**What you should do:** Copy every record below exactly, leaving out any pictures.

**Data to examine:**
────────
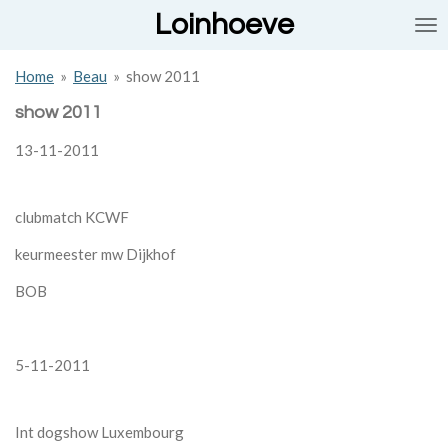
Loinhoeve
Ga
direct
naar
Home
»
Beau
»
show 2011
de
hoofdinhoud
show 2011
13-11-2011
clubmatch KCWF
keurmeester mw Dijkhof
BOB
5-11-2011
Int dogshow Luxembourg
────────
**Solved exercise:**
Loinhoeve
Ga
direct
naar
Home
»
Beau
»
show 2011
de
hoofdinhoud
show 2011
13-11-2011
clubmatch KCWF
keurmeester mw Dijkhof
BOB
5-11-2011
Int dogshow Luxembourg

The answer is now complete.